Ein Artikel zu einem Facebook-Video

Artikel von Karsten Gerlach

Hallo Michael König,
ich muss noch etwas zu Deinem Film bei FB und dem berechtigten Wunsch nach einer Senkung der Grundsteuer ergänzen.

Warum hier?
Den folgenden Kommentar habe ich auf Facebook veröffentlicht. Da man nicht davon ausgehen kann, dass jeder bei Facebook angemeldet ist, und es sich hier um ein sehr aktuelles Thema handelt, habe ich den Admin gebeten, meinen Kommentar als Artikel zu veröffentlichen.

Ein sehr großer Teil der Stadtverordneten engagiert sich überdurchschnittlich für die Bürger Rödermarks, hat aber bislang nur geringfügig die Möglichkeit, diesem Wahn ein Ende zu bereiten. Gebetsmühlenartig prangern Sie die katastrophale Lage an, stellen Anträge zum tatsächlichen Wohle der Bürger.
 
Die gefühlte Überforderung der beiden hauptamtlichen Magistratsmitglieder, gestützt von der „Wir sind die Macht“-CDU, gibt noch immer den Ton an.

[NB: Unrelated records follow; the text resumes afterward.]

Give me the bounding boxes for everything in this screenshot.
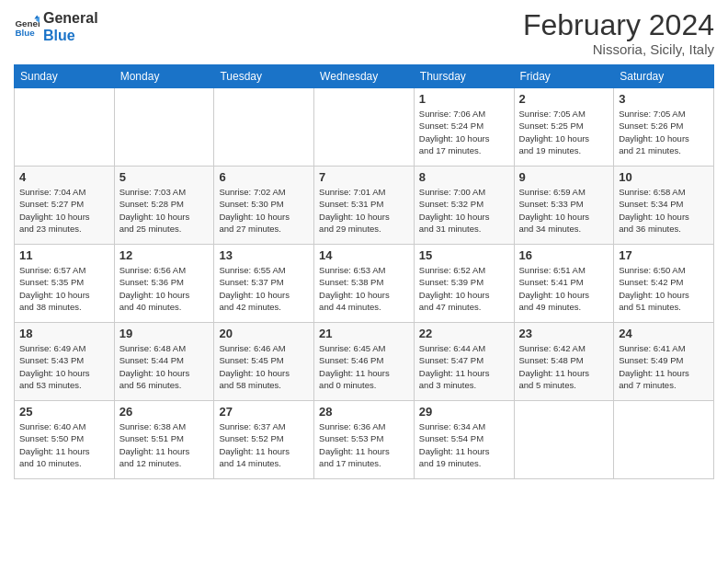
day-number: 23 [519,327,609,340]
day-info: Sunrise: 6:52 AM Sunset: 5:39 PM Dayligh… [419,264,509,313]
table-row [314,88,415,167]
day-info: Sunrise: 7:02 AM Sunset: 5:30 PM Dayligh… [219,186,309,235]
day-number: 12 [119,248,210,262]
day-info: Sunrise: 6:36 AM Sunset: 5:53 PM Dayligh… [319,420,409,469]
table-row: 10Sunrise: 6:58 AM Sunset: 5:34 PM Dayli… [614,167,714,245]
table-row: 23Sunrise: 6:42 AM Sunset: 5:48 PM Dayli… [514,323,614,401]
col-thursday: Thursday [414,65,514,88]
day-number: 5 [119,170,210,184]
header: General Blue General Blue February 2024 … [14,9,714,57]
table-row: 18Sunrise: 6:49 AM Sunset: 5:43 PM Dayli… [15,323,115,401]
day-number: 26 [119,405,210,419]
calendar-week-row: 4Sunrise: 7:04 AM Sunset: 5:27 PM Daylig… [15,167,714,245]
day-number: 2 [519,92,609,106]
day-info: Sunrise: 6:38 AM Sunset: 5:51 PM Dayligh… [119,420,210,469]
day-info: Sunrise: 6:44 AM Sunset: 5:47 PM Dayligh… [419,342,509,391]
table-row: 21Sunrise: 6:45 AM Sunset: 5:46 PM Dayli… [314,323,415,401]
table-row: 2Sunrise: 7:05 AM Sunset: 5:25 PM Daylig… [514,88,614,167]
table-row: 3Sunrise: 7:05 AM Sunset: 5:26 PM Daylig… [614,88,714,167]
table-row: 13Sunrise: 6:55 AM Sunset: 5:37 PM Dayli… [214,245,314,323]
day-info: Sunrise: 6:57 AM Sunset: 5:35 PM Dayligh… [19,264,109,313]
table-row [15,88,115,167]
table-row [514,401,614,479]
table-row: 27Sunrise: 6:37 AM Sunset: 5:52 PM Dayli… [214,401,314,479]
day-info: Sunrise: 6:51 AM Sunset: 5:41 PM Dayligh… [519,264,609,313]
day-number: 1 [419,92,509,106]
day-number: 13 [219,248,309,262]
day-info: Sunrise: 6:42 AM Sunset: 5:48 PM Dayligh… [519,342,609,391]
col-saturday: Saturday [614,65,714,88]
table-row: 29Sunrise: 6:34 AM Sunset: 5:54 PM Dayli… [414,401,514,479]
table-row [614,401,714,479]
calendar-week-row: 1Sunrise: 7:06 AM Sunset: 5:24 PM Daylig… [15,88,714,167]
calendar-header-row: Sunday Monday Tuesday Wednesday Thursday… [15,65,714,88]
day-info: Sunrise: 7:00 AM Sunset: 5:32 PM Dayligh… [419,186,509,235]
table-row: 1Sunrise: 7:06 AM Sunset: 5:24 PM Daylig… [414,88,514,167]
logo: General Blue General Blue [14,9,98,44]
col-friday: Friday [514,65,614,88]
day-number: 11 [19,248,109,262]
day-info: Sunrise: 6:40 AM Sunset: 5:50 PM Dayligh… [19,420,109,469]
day-number: 29 [419,405,509,419]
day-info: Sunrise: 6:59 AM Sunset: 5:33 PM Dayligh… [519,186,609,235]
table-row: 4Sunrise: 7:04 AM Sunset: 5:27 PM Daylig… [15,167,115,245]
day-number: 9 [519,170,609,184]
table-row: 24Sunrise: 6:41 AM Sunset: 5:49 PM Dayli… [614,323,714,401]
table-row: 5Sunrise: 7:03 AM Sunset: 5:28 PM Daylig… [114,167,214,245]
col-tuesday: Tuesday [214,65,314,88]
day-number: 17 [619,248,709,262]
day-info: Sunrise: 6:56 AM Sunset: 5:36 PM Dayligh… [119,264,210,313]
col-wednesday: Wednesday [314,65,415,88]
day-number: 4 [19,170,109,184]
table-row: 15Sunrise: 6:52 AM Sunset: 5:39 PM Dayli… [414,245,514,323]
day-number: 25 [19,405,109,419]
day-number: 27 [219,405,309,419]
logo-text-blue: Blue [43,27,98,44]
day-info: Sunrise: 6:50 AM Sunset: 5:42 PM Dayligh… [619,264,709,313]
calendar-week-row: 25Sunrise: 6:40 AM Sunset: 5:50 PM Dayli… [15,401,714,479]
day-number: 18 [19,327,109,340]
table-row: 14Sunrise: 6:53 AM Sunset: 5:38 PM Dayli… [314,245,415,323]
day-number: 8 [419,170,509,184]
table-row [114,88,214,167]
day-info: Sunrise: 6:48 AM Sunset: 5:44 PM Dayligh… [119,342,210,391]
location-subtitle: Nissoria, Sicily, Italy [523,41,714,57]
day-info: Sunrise: 7:06 AM Sunset: 5:24 PM Dayligh… [419,108,509,156]
table-row: 28Sunrise: 6:36 AM Sunset: 5:53 PM Dayli… [314,401,415,479]
logo-text-general: General [43,9,98,27]
day-number: 10 [619,170,709,184]
col-sunday: Sunday [15,65,115,88]
table-row: 6Sunrise: 7:02 AM Sunset: 5:30 PM Daylig… [214,167,314,245]
col-monday: Monday [114,65,214,88]
day-info: Sunrise: 6:58 AM Sunset: 5:34 PM Dayligh… [619,186,709,235]
calendar-table: Sunday Monday Tuesday Wednesday Thursday… [14,64,714,479]
table-row: 17Sunrise: 6:50 AM Sunset: 5:42 PM Dayli… [614,245,714,323]
day-info: Sunrise: 6:46 AM Sunset: 5:45 PM Dayligh… [219,342,309,391]
day-number: 14 [319,248,409,262]
day-info: Sunrise: 7:05 AM Sunset: 5:25 PM Dayligh… [519,108,609,156]
day-number: 28 [319,405,409,419]
table-row: 7Sunrise: 7:01 AM Sunset: 5:31 PM Daylig… [314,167,415,245]
table-row: 8Sunrise: 7:00 AM Sunset: 5:32 PM Daylig… [414,167,514,245]
day-info: Sunrise: 7:04 AM Sunset: 5:27 PM Dayligh… [19,186,109,235]
day-number: 15 [419,248,509,262]
table-row: 16Sunrise: 6:51 AM Sunset: 5:41 PM Dayli… [514,245,614,323]
day-number: 24 [619,327,709,340]
day-number: 16 [519,248,609,262]
day-info: Sunrise: 6:34 AM Sunset: 5:54 PM Dayligh… [419,420,509,469]
day-number: 3 [619,92,709,106]
day-number: 22 [419,327,509,340]
day-info: Sunrise: 6:49 AM Sunset: 5:43 PM Dayligh… [19,342,109,391]
day-number: 6 [219,170,309,184]
day-info: Sunrise: 6:45 AM Sunset: 5:46 PM Dayligh… [319,342,409,391]
day-info: Sunrise: 6:55 AM Sunset: 5:37 PM Dayligh… [219,264,309,313]
day-info: Sunrise: 7:03 AM Sunset: 5:28 PM Dayligh… [119,186,210,235]
table-row [214,88,314,167]
day-info: Sunrise: 6:41 AM Sunset: 5:49 PM Dayligh… [619,342,709,391]
day-info: Sunrise: 7:05 AM Sunset: 5:26 PM Dayligh… [619,108,709,156]
day-info: Sunrise: 6:53 AM Sunset: 5:38 PM Dayligh… [319,264,409,313]
table-row: 26Sunrise: 6:38 AM Sunset: 5:51 PM Dayli… [114,401,214,479]
table-row: 12Sunrise: 6:56 AM Sunset: 5:36 PM Dayli… [114,245,214,323]
day-number: 19 [119,327,210,340]
month-title: February 2024 [523,9,714,41]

Leider haben die ausgebooteten Ideologen (AL/Die Grünen) sich noch nicht in ihrer neuen Rolle gefestigt, kommt aber hoffentlich bald.
Im Bereich der Kommunikation mit den Bürgern sind Sie bisher jedoch führend, wenn auch nicht immer Glücklich. Entwickeln sich aber wieder zu Machern.

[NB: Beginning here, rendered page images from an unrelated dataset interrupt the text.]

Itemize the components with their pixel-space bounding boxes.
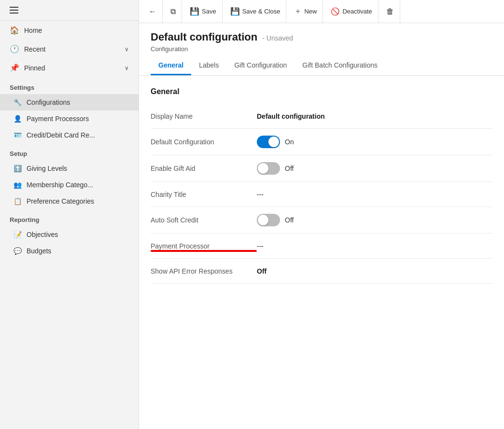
enable-gift-aid-value: Off	[257, 162, 492, 175]
open-button[interactable]: ⧉	[165, 0, 182, 23]
field-row-payment-processor: Payment Processor ---	[151, 234, 492, 259]
sidebar-item-preference-categories[interactable]: 📋 Preference Categories	[0, 193, 139, 209]
field-row-show-api-error: Show API Error Responses Off	[151, 259, 492, 284]
sidebar-item-configurations[interactable]: 🔧 Configurations	[0, 94, 139, 111]
default-configuration-label: Default Configuration	[151, 138, 257, 146]
payment-processor-label: Payment Processor	[151, 242, 257, 250]
sidebar-item-objectives[interactable]: 📝 Objectives	[0, 226, 139, 243]
setup-section-title: Setup	[0, 143, 139, 160]
sidebar-item-payment-processors[interactable]: 👤 Payment Processors	[0, 111, 139, 127]
sidebar-item-credit-debit[interactable]: 🪪 Credit/Debit Card Re...	[0, 127, 139, 143]
page-type: Configuration	[151, 45, 492, 53]
toolbar: ← ⧉ 💾 Save 💾 Save & Close ＋ New 🚫 Deacti…	[139, 0, 504, 23]
auto-soft-credit-toggle[interactable]	[257, 214, 280, 226]
home-icon: 🏠	[10, 26, 19, 35]
red-annotation-underline	[151, 250, 257, 252]
default-configuration-toggle-label: On	[285, 138, 294, 146]
delete-button[interactable]: 🗑	[380, 0, 400, 23]
unsaved-label: - Unsaved	[262, 34, 293, 42]
sidebar-item-recent[interactable]: 🕐 Recent ∨	[0, 40, 139, 58]
default-configuration-toggle-container: On	[257, 136, 492, 148]
save-close-button[interactable]: 💾 Save & Close	[224, 0, 287, 23]
sidebar-header	[0, 0, 139, 21]
save-close-icon: 💾	[230, 7, 240, 16]
settings-section-title: Settings	[0, 77, 139, 94]
tab-general[interactable]: General	[151, 56, 191, 75]
delete-icon: 🗑	[386, 7, 394, 16]
payment-processor-value: ---	[257, 242, 492, 250]
general-section-title: General	[151, 87, 492, 96]
tab-gift-configuration[interactable]: Gift Configuration	[226, 56, 294, 75]
show-api-error-value: Off	[257, 267, 492, 275]
sidebar-item-pinned[interactable]: 📌 Pinned ∨	[0, 58, 139, 77]
sidebar-item-giving-levels[interactable]: ⬆️ Giving Levels	[0, 160, 139, 177]
auto-soft-credit-label: Auto Soft Credit	[151, 216, 257, 224]
chevron-down-icon: ∨	[125, 65, 129, 71]
page-header: Default configuration - Unsaved Configur…	[139, 23, 504, 76]
enable-gift-aid-toggle-label: Off	[285, 165, 294, 172]
deactivate-button[interactable]: 🚫 Deactivate	[325, 0, 378, 23]
new-icon: ＋	[294, 6, 302, 16]
sidebar-item-membership-catego[interactable]: 👥 Membership Catego...	[0, 177, 139, 193]
hamburger-icon[interactable]	[8, 5, 20, 15]
sidebar: 🏠 Home 🕐 Recent ∨ 📌 Pinned ∨ Settings 🔧 …	[0, 0, 139, 429]
budgets-icon: 💬	[14, 247, 22, 255]
toggle-knob	[258, 163, 268, 174]
save-icon: 💾	[190, 7, 199, 16]
default-configuration-value: On	[257, 136, 492, 148]
field-row-enable-gift-aid: Enable Gift Aid Off	[151, 155, 492, 182]
back-button[interactable]: ←	[143, 0, 163, 23]
main-content: ← ⧉ 💾 Save 💾 Save & Close ＋ New 🚫 Deacti…	[139, 0, 504, 429]
save-button[interactable]: 💾 Save	[184, 0, 223, 23]
card-icon: 🪪	[14, 131, 22, 139]
tab-gift-batch-configurations[interactable]: Gift Batch Configurations	[294, 56, 385, 75]
new-button[interactable]: ＋ New	[288, 0, 323, 23]
objectives-icon: 📝	[14, 231, 22, 238]
page-title: Default configuration	[151, 31, 257, 43]
sidebar-item-budgets[interactable]: 💬 Budgets	[0, 243, 139, 259]
sidebar-item-home[interactable]: 🏠 Home	[0, 21, 139, 40]
back-icon: ←	[149, 7, 156, 16]
tab-labels[interactable]: Labels	[191, 56, 226, 75]
toggle-knob	[258, 215, 268, 225]
display-name-label: Display Name	[151, 112, 257, 120]
pin-icon: 📌	[10, 63, 19, 72]
charity-title-value: ---	[257, 191, 492, 198]
charity-title-label: Charity Title	[151, 191, 257, 198]
deactivate-icon: 🚫	[331, 7, 340, 16]
field-row-charity-title: Charity Title ---	[151, 182, 492, 207]
enable-gift-aid-toggle[interactable]	[257, 162, 280, 175]
chevron-down-icon: ∨	[125, 46, 129, 53]
giving-levels-icon: ⬆️	[14, 165, 22, 172]
auto-soft-credit-toggle-container: Off	[257, 214, 492, 226]
enable-gift-aid-label: Enable Gift Aid	[151, 165, 257, 172]
content-area: General Display Name Default configurati…	[139, 76, 504, 429]
open-icon: ⧉	[170, 7, 176, 16]
configurations-icon: 🔧	[14, 98, 22, 106]
preference-icon: 📋	[14, 197, 22, 205]
enable-gift-aid-toggle-container: Off	[257, 162, 492, 175]
auto-soft-credit-toggle-label: Off	[285, 216, 294, 224]
field-row-auto-soft-credit: Auto Soft Credit Off	[151, 207, 492, 234]
tabs-container: General Labels Gift Configuration Gift B…	[151, 56, 492, 75]
reporting-section-title: Reporting	[0, 209, 139, 226]
display-name-value: Default configuration	[257, 112, 492, 120]
membership-icon: 👥	[14, 181, 22, 189]
toggle-knob	[268, 137, 279, 147]
field-row-default-configuration: Default Configuration On	[151, 129, 492, 155]
auto-soft-credit-value: Off	[257, 214, 492, 226]
field-row-display-name: Display Name Default configuration	[151, 104, 492, 129]
clock-icon: 🕐	[10, 44, 19, 54]
show-api-error-label: Show API Error Responses	[151, 267, 257, 275]
default-configuration-toggle[interactable]	[257, 136, 280, 148]
payment-processors-icon: 👤	[14, 115, 22, 123]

Hoffnung macht auch, ein gut ausgebildeter und qualifizierter Dezernatsleiter baut im Bereich Verkehr und Sicherheit, strukturiert etwas auf. Bleibt zu hoffen, dass man ihn in Ruhe arbeiten lässt. Schön, wenn er jetzt noch mit BiVer in den regelmäßigen Dialog tritt. Ja, diese zwei Veränderungen machen mir wirklich Hoffnung.

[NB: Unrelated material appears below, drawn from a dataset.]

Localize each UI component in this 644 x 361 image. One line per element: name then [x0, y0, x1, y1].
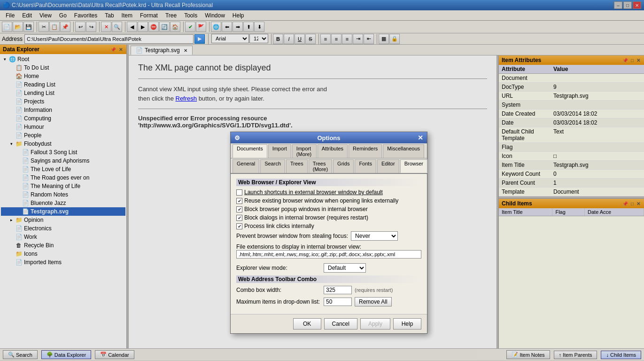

Ein erneuter Versuch der FDP, die Versammlung durch Übertragung endlich auch für Bürger, die verhindert sind oder nicht teilnehmen können, zu öffnen, wird von der CDU mit völlig verkrusteten Begründungen abgelehnt.

Nicht bereit für die Zukunft, keine Bereitschaft für Öffentlichkeit und Festhalten an alten Zöpfen. Klarheit, Offenheit und Konfliktfähigkeit sind offenbar zu hohe Erwartungen.

Zurückhaltung der Bürger und leider geringe Beteiligung bei den öffentlichen Sitzungen werden völlig falsch gedeutet und hüllen Sie in eine Sicherheit des verwerflichen Handelns.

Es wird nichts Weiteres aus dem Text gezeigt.